Data Analysis and Linear Regression
In the first class, after discussing the course structure we started our first project which is applying linear regression on the CDC diabetes data. The data consists of features like FIPS, COUNTY, OBESITY, INACTIVITY, DIABETES. We first must analyze the data and find the relationship between all the features. As this data is real data, we examined the data such as finding the correlation between all the features like obesity, inactivity, diabetes. And I have learnt about different measures like skewness, Kurtosis, Heteroscedasticity.
Skewness: It is a statistical measure of how asymmetrical distribution is, means it shows us the shape of the distribution of data points.
Kurtosis: Kurtosis is a measure of how flat or peaked the distributions are. It shows us the the distributions of the tails instead if center.
Heteroscedasticity: It is a situation where the error term in a regression model is not constant across all values of the independent variable.
I have also learnt about linear regression.
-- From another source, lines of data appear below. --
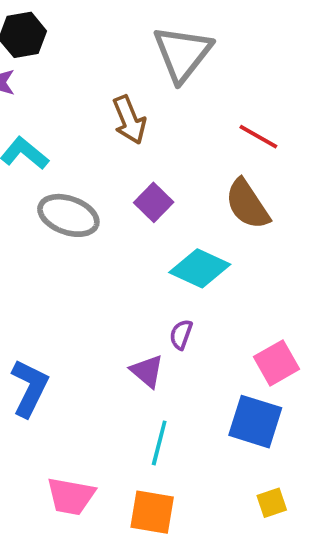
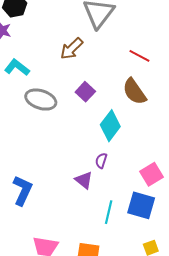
brown arrow: (129, 120) -> (72, 49), turned 70
cyan diamond: (200, 268) -> (110, 126), turned -76
cyan line: (159, 443) -> (109, 212), moved

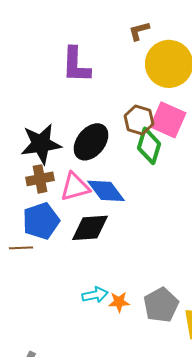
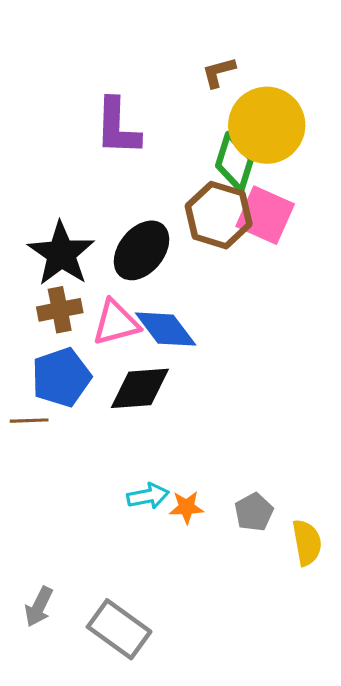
brown hexagon: (139, 120) -> (219, 215), size x1.4
black star: (41, 144) -> (61, 254), turned -30
green diamond: (149, 146) -> (235, 162), moved
gray pentagon: (161, 305) -> (254, 512), size x0.7

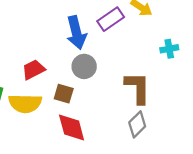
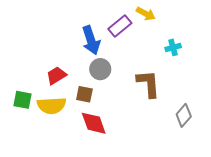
gray diamond: (137, 124) -> (184, 115), moved

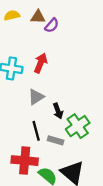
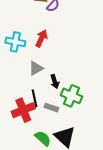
green cross: (78, 126) -> (72, 96), turned -35
red cross: (25, 161) -> (23, 110), moved, turned -30

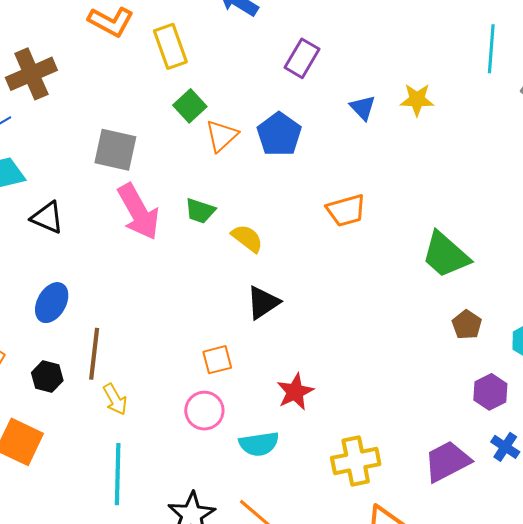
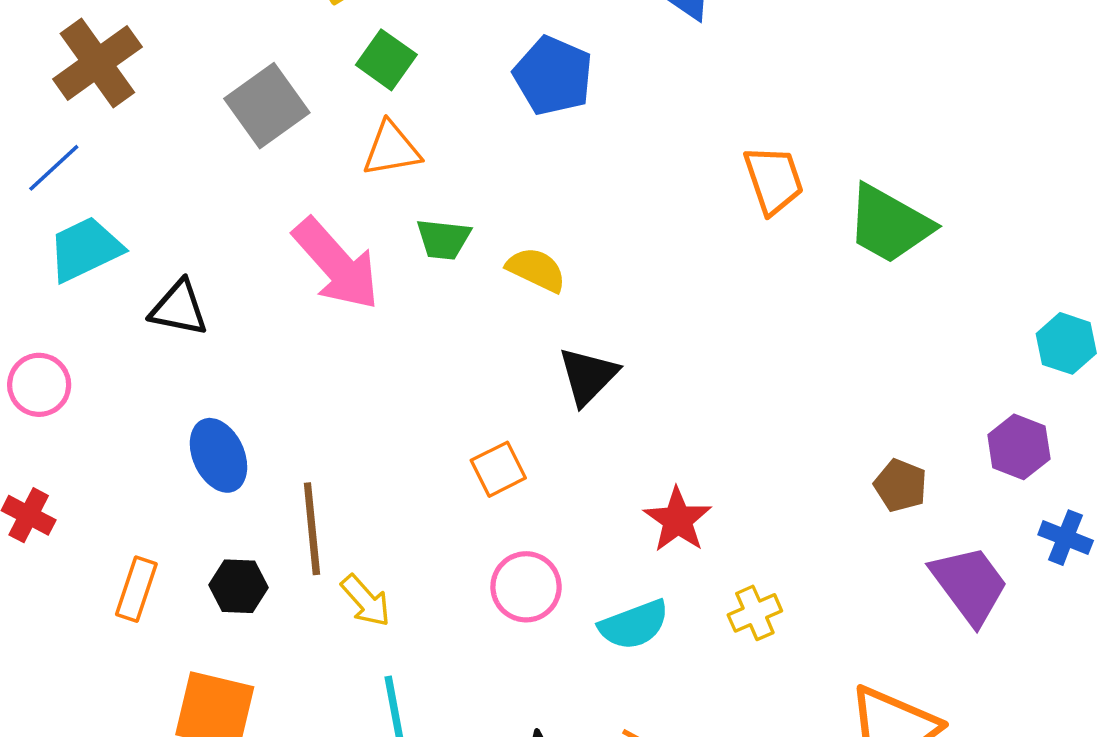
orange triangle: (222, 136) -> (391, 149), moved, turned 45
gray square: (115, 150) -> (267, 106), moved, turned -36
orange trapezoid: (346, 210) -> (774, 180), moved, turned -81
blue ellipse: (52, 303) -> (219, 455), turned -42
brown pentagon: (467, 325) -> (901, 485), moved
orange square: (217, 360) -> (498, 469), moved
yellow cross: (356, 461) -> (755, 613), moved, size x0.6
purple trapezoid: (447, 461) -> (970, 585), turned 93

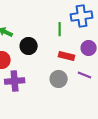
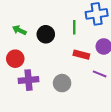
black circle: (29, 46) -> (46, 34), moved
gray circle: (59, 79) -> (62, 83), moved

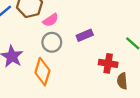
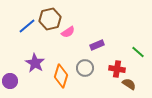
gray circle: (52, 42) -> (85, 68), moved
brown semicircle: (122, 81) -> (129, 84), turned 128

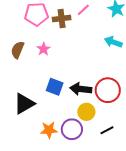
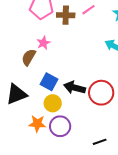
brown semicircle: (18, 50) -> (29, 57), moved
yellow circle: (86, 112) -> (53, 103), moved
black line: (107, 130) -> (100, 142), moved

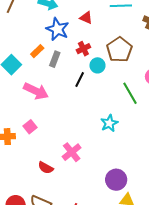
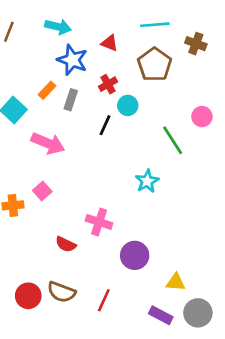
brown pentagon: (119, 50) -> (155, 65), moved
pink cross: (72, 152) -> (99, 222), turned -30
purple circle: (116, 180) -> (135, 255), moved

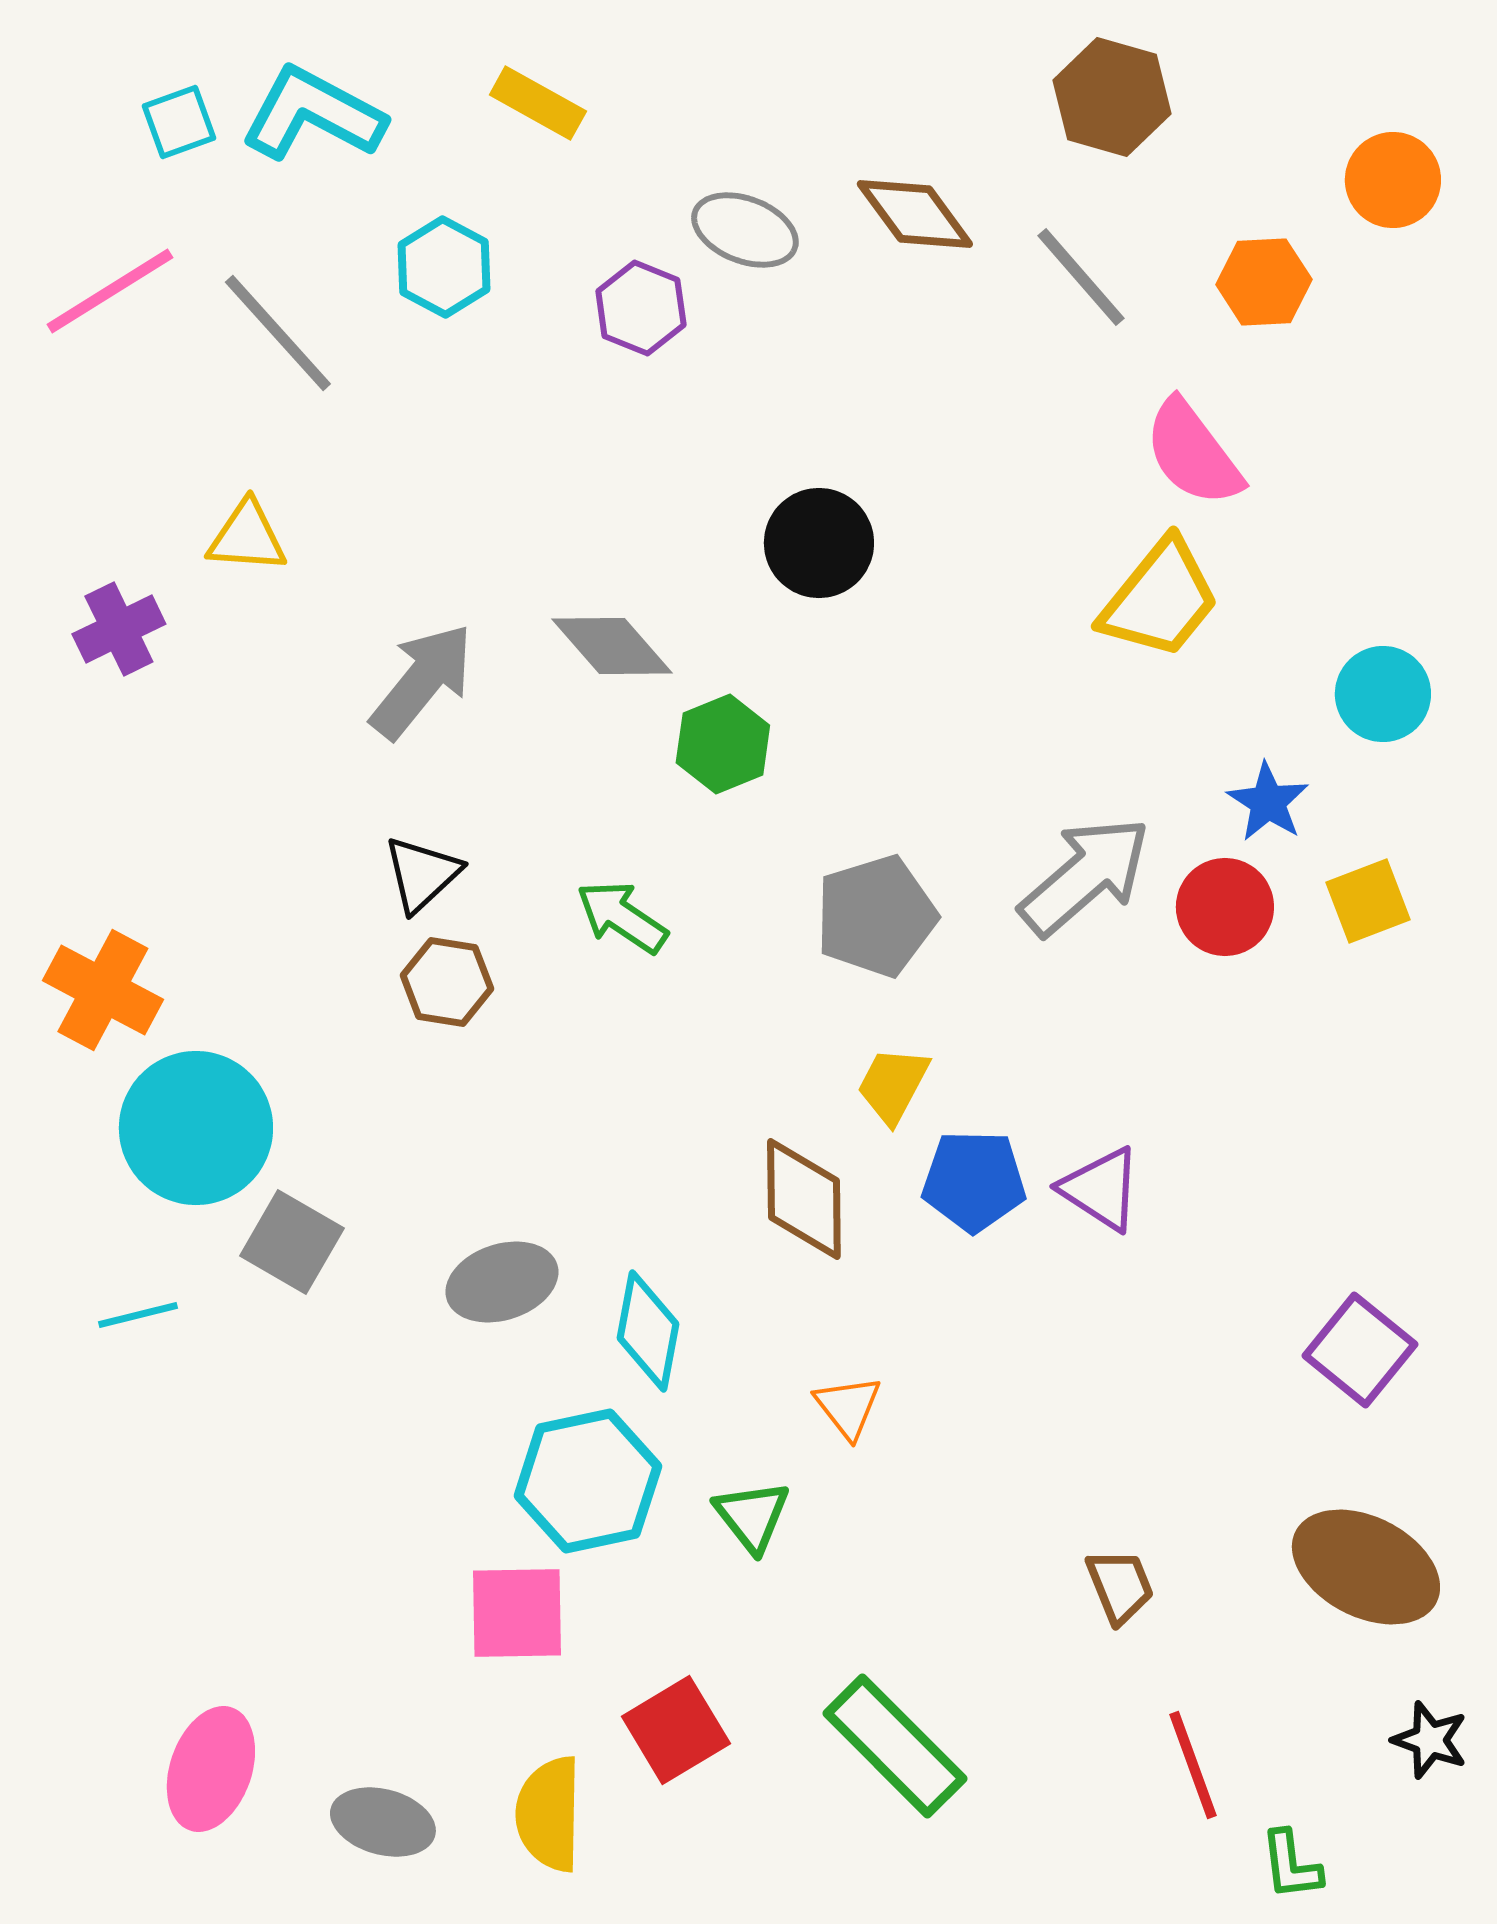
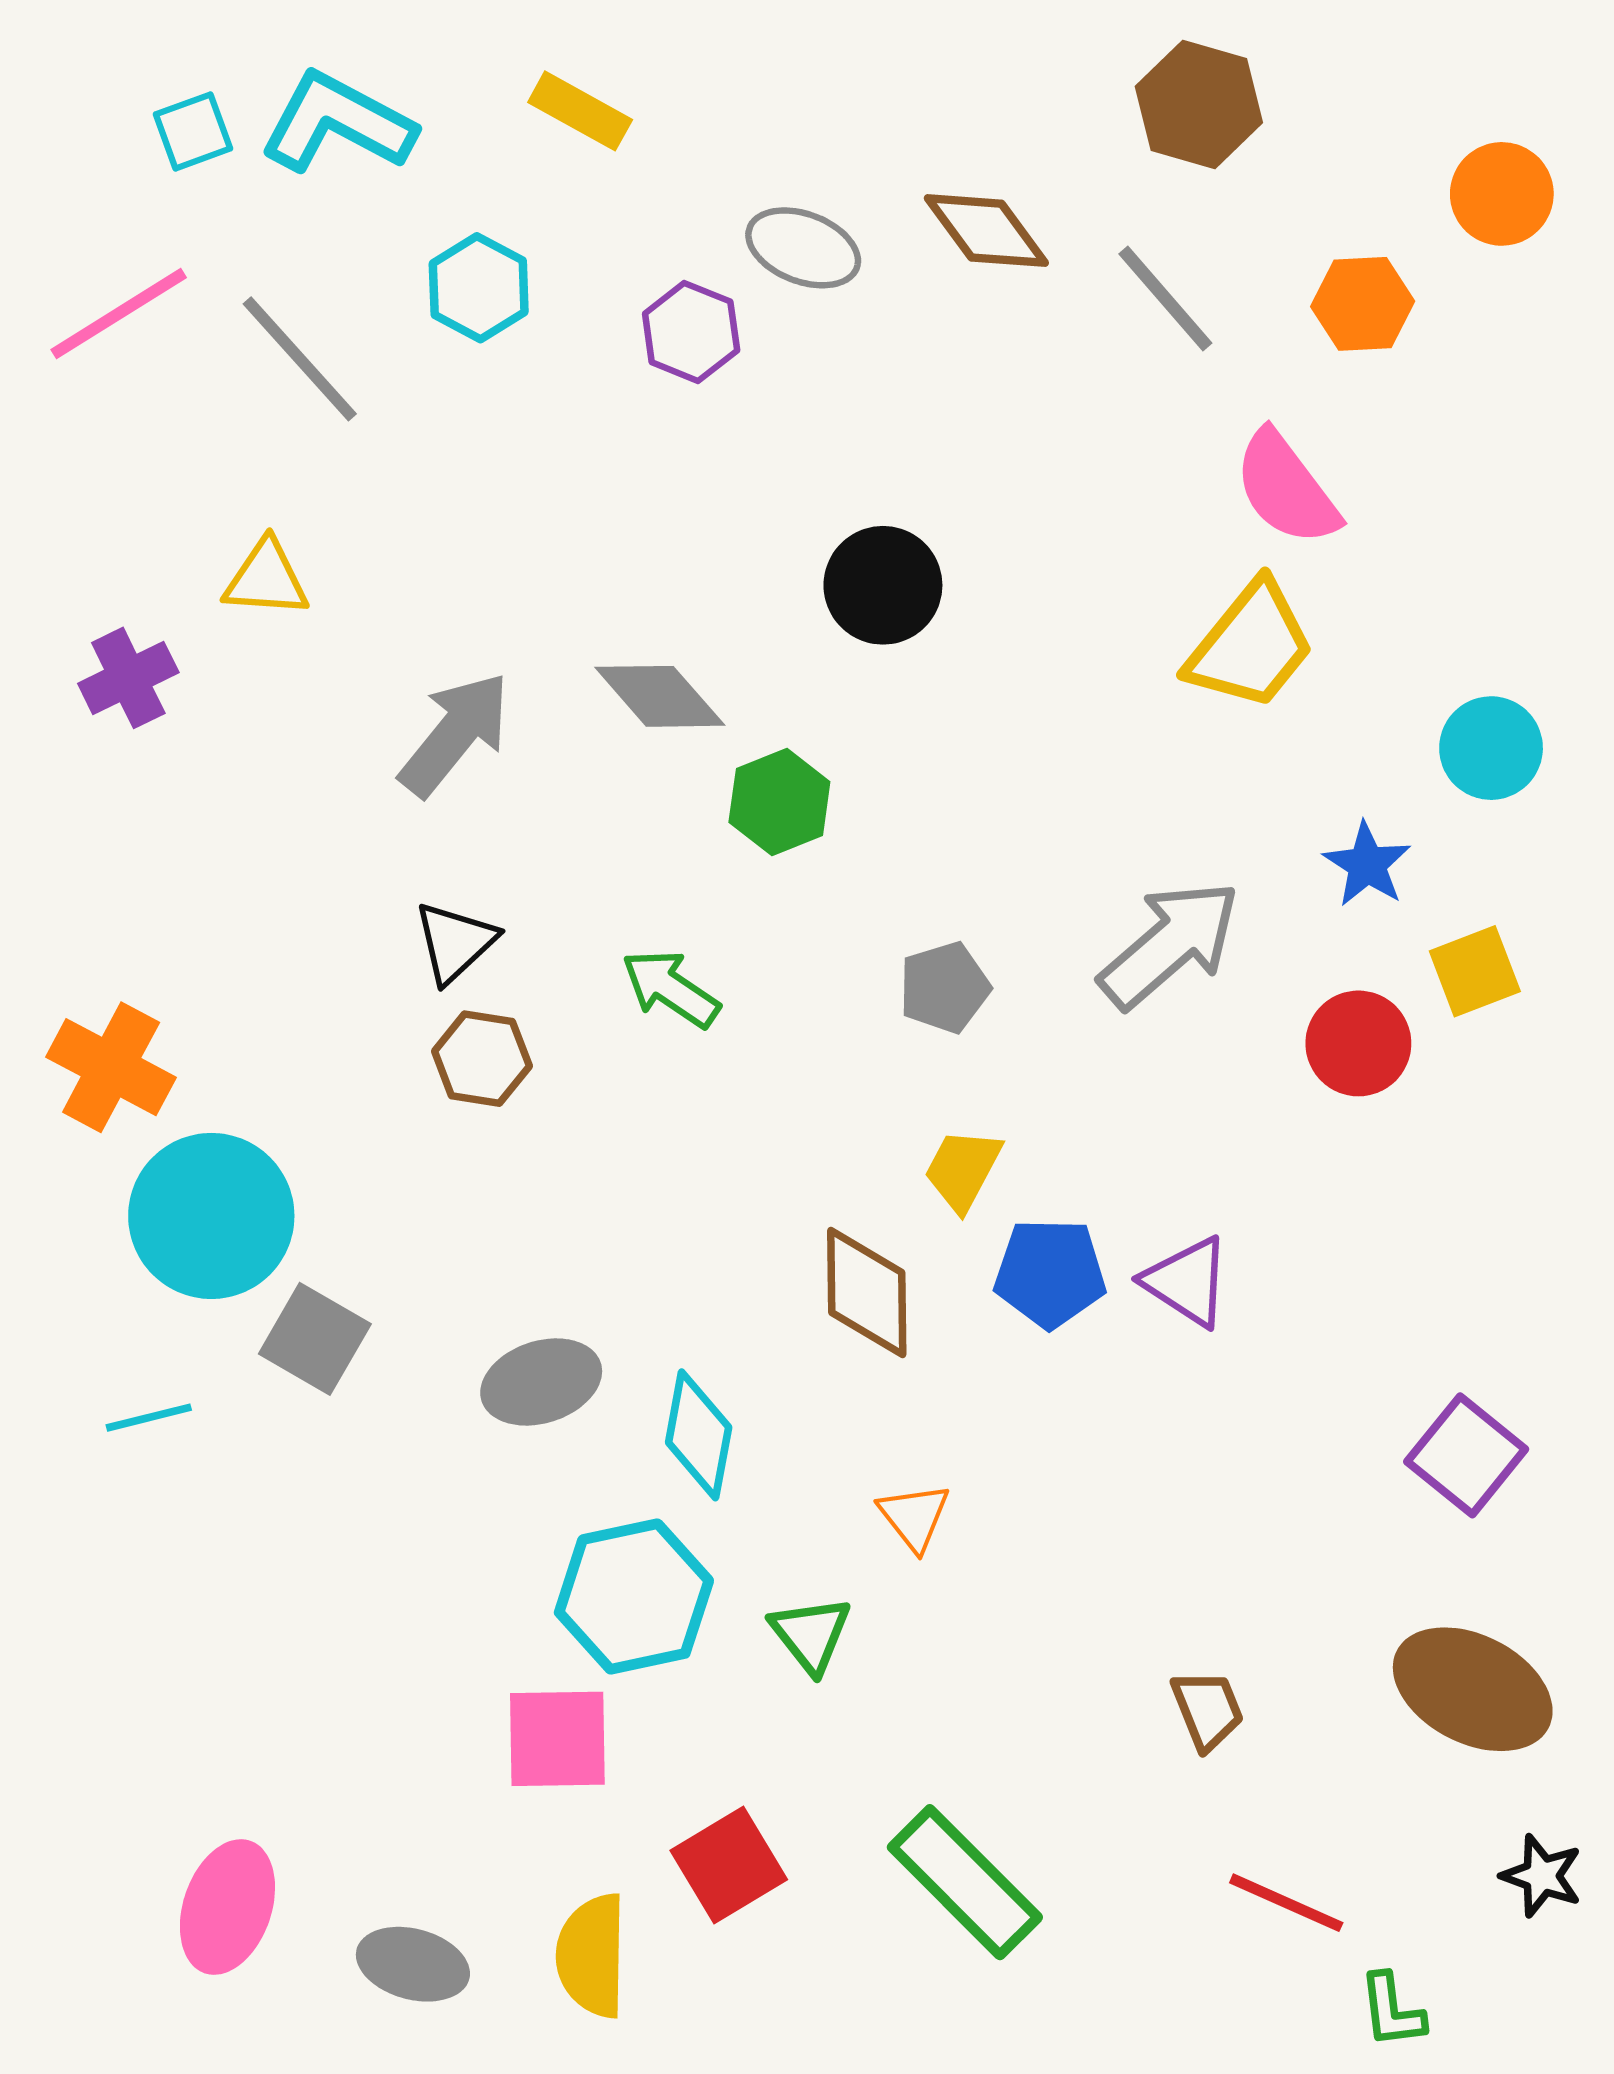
red circle: (1225, 907) -> (1358, 1043), moved
gray pentagon: (876, 916) -> (944, 987), size x0.7
red line: (1193, 1765) -> (1286, 1903), turned -46

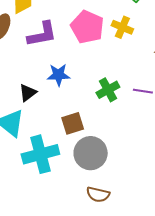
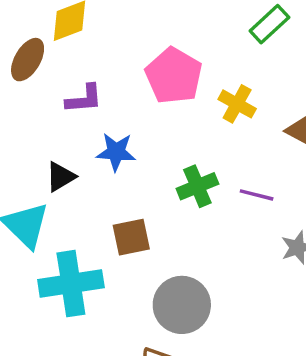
yellow cross: (122, 27) -> (237, 104), moved
purple L-shape: (42, 34) -> (84, 99), moved, size x0.7
gray circle: (91, 153) -> (182, 305), moved

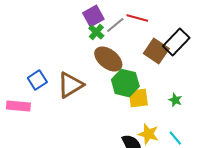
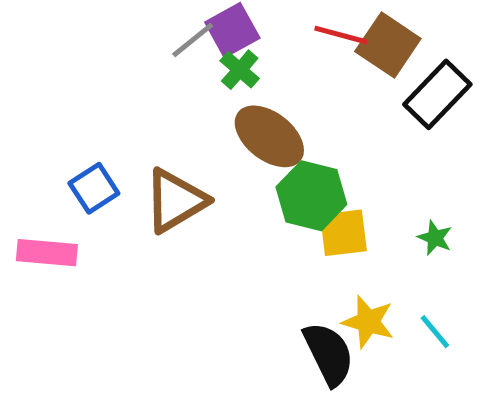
gray line: (115, 25) -> (193, 40), moved
brown square: (156, 51) -> (388, 45), moved

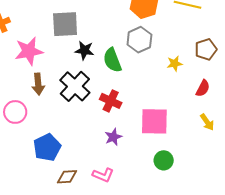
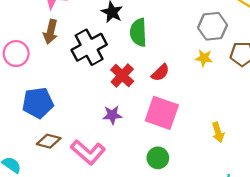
gray hexagon: (139, 40) -> (213, 26), moved
red semicircle: (203, 88) -> (160, 73), moved
pink L-shape: (103, 175) -> (88, 152), size x1.4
In simple way, Linear regression is a statistical model which shows us the relationship between the variables and make the predictions.
The Mathematical formula for linear regression is Y = b0 + b1X + c
X is an independent variable
Y is a dependent variable
B0 is an intercept; b1 is a slope
C is error term
Here, in this dataset we are going to predict the %diabetes with the help of %obesity and %inactivity.
So, our dependent variable or Target variable Y is %diabetes and the independent variable is %inactivity.
And in Multiple linear regression we can used several independent variables. So we also have multiple variables in our dataset. We can also find out the diabetes by using two independent variables which are inactivity and obesity.